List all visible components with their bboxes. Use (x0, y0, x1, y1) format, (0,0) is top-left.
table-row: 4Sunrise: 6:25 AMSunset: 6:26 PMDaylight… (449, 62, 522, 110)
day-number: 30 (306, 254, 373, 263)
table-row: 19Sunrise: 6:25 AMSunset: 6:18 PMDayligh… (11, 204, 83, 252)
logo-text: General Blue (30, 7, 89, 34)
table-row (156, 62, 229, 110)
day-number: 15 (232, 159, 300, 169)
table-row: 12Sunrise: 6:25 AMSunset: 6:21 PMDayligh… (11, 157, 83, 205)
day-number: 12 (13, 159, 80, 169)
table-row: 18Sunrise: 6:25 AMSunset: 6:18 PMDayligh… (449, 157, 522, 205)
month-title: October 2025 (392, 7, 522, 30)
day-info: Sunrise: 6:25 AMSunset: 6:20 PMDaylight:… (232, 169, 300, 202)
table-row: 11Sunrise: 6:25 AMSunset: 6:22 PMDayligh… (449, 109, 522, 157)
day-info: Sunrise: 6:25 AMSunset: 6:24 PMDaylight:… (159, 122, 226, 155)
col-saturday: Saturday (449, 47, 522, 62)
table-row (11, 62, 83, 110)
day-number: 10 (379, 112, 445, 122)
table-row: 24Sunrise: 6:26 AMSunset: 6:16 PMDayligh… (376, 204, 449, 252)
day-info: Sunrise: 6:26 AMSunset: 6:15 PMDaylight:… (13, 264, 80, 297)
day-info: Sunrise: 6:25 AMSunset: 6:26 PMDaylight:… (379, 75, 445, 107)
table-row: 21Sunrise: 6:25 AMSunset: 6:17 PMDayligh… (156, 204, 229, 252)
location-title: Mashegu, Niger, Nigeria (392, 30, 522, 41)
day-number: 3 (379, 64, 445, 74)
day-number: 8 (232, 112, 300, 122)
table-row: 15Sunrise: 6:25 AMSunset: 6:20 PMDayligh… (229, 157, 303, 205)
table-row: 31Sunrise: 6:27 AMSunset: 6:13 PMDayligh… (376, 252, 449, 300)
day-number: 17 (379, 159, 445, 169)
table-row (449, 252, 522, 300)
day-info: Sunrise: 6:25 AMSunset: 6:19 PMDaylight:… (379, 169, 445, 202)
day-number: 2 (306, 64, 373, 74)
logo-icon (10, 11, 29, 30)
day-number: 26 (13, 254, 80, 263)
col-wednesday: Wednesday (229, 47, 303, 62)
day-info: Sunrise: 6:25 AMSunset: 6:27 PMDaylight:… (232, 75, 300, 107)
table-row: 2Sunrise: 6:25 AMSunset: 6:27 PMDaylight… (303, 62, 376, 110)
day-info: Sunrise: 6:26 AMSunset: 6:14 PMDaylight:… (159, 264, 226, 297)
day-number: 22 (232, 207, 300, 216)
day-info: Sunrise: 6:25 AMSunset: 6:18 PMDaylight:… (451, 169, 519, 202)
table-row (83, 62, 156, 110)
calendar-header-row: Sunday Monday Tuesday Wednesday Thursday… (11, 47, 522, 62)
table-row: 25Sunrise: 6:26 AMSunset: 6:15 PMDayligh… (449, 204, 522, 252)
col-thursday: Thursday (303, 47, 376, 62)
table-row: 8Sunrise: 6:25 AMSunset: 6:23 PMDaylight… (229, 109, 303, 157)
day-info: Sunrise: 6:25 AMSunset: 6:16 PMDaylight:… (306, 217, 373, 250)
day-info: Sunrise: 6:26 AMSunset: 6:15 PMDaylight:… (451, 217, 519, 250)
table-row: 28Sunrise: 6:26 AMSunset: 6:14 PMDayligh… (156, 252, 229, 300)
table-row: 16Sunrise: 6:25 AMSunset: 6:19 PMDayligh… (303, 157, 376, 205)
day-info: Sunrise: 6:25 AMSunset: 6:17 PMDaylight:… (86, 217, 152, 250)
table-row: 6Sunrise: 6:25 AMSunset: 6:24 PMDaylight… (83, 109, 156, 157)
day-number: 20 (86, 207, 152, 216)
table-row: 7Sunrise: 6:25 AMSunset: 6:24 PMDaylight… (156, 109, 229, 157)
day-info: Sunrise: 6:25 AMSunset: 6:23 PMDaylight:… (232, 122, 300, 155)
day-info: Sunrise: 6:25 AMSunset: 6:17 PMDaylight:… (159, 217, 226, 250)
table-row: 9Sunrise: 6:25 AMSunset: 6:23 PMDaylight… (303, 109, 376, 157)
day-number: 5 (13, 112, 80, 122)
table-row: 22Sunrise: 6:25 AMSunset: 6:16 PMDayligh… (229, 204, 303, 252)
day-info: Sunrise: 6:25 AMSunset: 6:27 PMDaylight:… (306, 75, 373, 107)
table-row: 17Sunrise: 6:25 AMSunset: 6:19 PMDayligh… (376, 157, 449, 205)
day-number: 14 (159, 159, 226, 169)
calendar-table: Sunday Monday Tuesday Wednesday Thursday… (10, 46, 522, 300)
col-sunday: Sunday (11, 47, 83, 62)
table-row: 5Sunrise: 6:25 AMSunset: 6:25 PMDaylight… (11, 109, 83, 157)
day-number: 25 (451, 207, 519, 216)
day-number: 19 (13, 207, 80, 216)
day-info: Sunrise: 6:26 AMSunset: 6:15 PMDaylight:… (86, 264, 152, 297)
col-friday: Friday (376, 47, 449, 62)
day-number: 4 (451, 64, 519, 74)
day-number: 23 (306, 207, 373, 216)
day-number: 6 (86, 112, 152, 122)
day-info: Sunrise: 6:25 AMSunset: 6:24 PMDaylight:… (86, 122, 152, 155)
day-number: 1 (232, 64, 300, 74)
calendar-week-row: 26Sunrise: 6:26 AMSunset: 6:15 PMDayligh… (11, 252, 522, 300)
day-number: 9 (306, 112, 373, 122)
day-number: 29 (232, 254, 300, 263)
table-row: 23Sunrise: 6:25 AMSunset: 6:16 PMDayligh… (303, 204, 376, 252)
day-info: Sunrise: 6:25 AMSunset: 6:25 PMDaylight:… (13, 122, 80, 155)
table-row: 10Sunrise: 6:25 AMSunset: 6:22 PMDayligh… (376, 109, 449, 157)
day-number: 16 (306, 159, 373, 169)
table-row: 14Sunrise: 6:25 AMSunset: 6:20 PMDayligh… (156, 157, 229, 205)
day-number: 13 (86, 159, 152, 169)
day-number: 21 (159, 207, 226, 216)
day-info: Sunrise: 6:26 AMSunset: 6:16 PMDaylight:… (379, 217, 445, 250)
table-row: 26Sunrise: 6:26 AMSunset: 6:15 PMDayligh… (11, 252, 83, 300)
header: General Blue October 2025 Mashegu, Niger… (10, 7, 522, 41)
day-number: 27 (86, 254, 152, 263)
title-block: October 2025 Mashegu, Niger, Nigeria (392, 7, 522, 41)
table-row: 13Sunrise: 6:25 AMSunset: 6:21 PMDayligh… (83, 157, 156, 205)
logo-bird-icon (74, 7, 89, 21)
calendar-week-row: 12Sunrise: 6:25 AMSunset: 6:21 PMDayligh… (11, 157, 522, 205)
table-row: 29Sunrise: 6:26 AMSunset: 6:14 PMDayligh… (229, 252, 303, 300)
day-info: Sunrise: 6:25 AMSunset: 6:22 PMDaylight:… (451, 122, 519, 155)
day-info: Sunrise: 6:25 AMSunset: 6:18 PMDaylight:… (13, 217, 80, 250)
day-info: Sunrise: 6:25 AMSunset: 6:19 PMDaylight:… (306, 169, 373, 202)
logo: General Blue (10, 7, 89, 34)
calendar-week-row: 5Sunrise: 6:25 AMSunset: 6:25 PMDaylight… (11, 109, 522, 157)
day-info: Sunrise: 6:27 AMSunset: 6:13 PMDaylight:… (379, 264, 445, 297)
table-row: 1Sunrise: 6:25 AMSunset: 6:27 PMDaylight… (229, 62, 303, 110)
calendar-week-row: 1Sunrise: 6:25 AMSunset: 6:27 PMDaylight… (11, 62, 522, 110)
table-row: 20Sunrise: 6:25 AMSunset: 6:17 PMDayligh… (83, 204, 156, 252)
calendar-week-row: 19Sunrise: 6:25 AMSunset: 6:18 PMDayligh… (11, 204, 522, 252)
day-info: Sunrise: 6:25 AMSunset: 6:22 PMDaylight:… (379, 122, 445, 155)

──────────────────────────────

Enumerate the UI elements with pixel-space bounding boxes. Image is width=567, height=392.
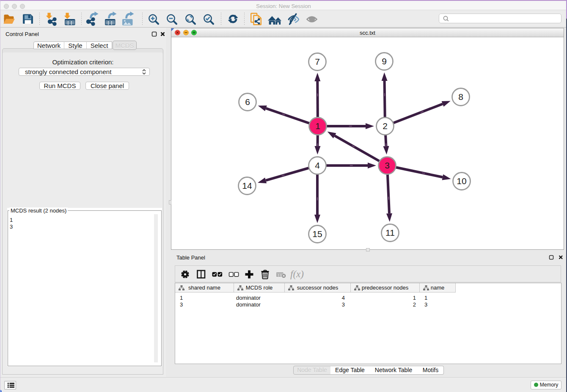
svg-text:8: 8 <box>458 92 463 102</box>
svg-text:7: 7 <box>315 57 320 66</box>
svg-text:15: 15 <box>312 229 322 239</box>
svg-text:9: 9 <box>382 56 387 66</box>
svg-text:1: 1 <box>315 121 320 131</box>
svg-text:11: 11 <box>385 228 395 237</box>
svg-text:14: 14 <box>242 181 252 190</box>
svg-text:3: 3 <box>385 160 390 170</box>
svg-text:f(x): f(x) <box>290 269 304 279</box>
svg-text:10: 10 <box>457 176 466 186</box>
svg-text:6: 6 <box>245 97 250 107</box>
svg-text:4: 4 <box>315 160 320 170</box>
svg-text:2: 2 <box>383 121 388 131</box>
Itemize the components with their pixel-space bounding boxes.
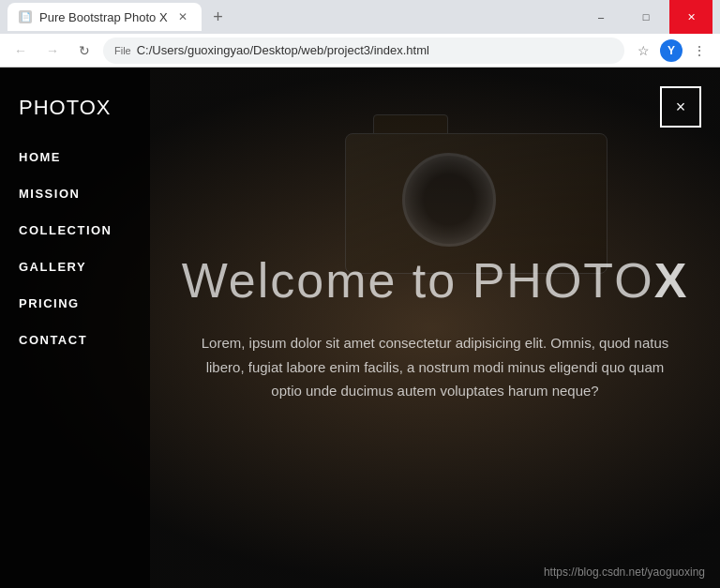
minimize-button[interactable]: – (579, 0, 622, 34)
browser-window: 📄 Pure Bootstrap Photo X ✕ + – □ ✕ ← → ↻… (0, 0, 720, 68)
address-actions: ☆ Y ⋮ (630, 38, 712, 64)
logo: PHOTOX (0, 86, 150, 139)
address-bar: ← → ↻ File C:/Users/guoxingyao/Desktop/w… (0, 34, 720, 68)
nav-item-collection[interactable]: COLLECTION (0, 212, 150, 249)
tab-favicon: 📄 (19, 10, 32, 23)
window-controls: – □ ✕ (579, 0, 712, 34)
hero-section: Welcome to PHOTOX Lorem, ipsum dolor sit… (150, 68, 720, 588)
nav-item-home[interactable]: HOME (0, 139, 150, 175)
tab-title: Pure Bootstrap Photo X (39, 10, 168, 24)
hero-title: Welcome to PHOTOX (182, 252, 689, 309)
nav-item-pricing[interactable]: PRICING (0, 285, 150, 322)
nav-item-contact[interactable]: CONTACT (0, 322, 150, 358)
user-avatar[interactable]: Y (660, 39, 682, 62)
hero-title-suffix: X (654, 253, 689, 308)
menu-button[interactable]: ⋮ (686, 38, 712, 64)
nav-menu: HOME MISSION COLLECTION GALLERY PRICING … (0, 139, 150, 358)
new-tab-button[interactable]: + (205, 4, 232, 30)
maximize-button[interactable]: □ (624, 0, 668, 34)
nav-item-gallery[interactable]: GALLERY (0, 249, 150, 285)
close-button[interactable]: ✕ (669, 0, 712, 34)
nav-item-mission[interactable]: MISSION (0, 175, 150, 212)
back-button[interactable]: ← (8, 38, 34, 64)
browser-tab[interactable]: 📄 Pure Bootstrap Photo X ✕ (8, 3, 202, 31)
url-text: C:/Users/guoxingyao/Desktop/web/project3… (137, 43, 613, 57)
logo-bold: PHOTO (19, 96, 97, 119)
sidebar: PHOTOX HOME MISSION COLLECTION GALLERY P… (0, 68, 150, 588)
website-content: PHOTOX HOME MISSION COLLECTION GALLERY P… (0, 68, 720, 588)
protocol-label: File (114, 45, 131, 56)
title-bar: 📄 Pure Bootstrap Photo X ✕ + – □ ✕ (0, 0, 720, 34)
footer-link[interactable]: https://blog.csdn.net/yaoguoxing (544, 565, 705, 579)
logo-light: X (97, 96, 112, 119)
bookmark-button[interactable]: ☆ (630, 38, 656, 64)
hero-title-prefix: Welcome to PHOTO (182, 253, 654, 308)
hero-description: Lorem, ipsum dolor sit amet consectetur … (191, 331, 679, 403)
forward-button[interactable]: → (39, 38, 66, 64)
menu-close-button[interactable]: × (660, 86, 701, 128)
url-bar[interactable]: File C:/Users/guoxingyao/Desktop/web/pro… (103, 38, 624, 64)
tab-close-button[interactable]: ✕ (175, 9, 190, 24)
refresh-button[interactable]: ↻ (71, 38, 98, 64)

──────────────────────────────

Task => Within the entries above, how many lines contain the word "Mashegu"? State the number only.

Result for this exercise => 3